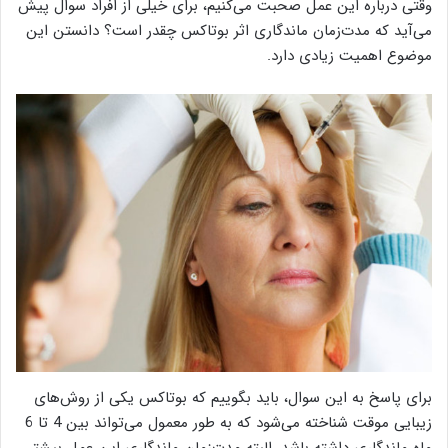
وقتی درباره این عمل صحبت می‌کنیم، برای خیلی از افراد سوال پیش
می‌آید که مدت‌زمان ماندگاری اثر بوتاکس چقدر است؟ دانستن این
موضوع اهمیت زیادی دارد.
برای پاسخ به این سوال، باید بگوییم که بوتاکس یکی از روش‌های
زیبایی موقت شناخته می‌شود که به طور معمول می‌تواند بین 4 تا 6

# # # # # # #

> _TASK REQUIREMENTS_
Reproduce the material above from its first line through the line containing "برای پاسخ به", both ends included, and skip every picture.

> _ANSWER TO THIS TASK_
وقتی درباره این عمل صحبت می‌کنیم، برای خیلی از افراد سوال پیش
می‌آید که مدت‌زمان ماندگاری اثر بوتاکس چقدر است؟ دانستن این
موضوع اهمیت زیادی دارد.
برای پاسخ به این سوال، باید بگوییم که بوتاکس یکی از روش‌های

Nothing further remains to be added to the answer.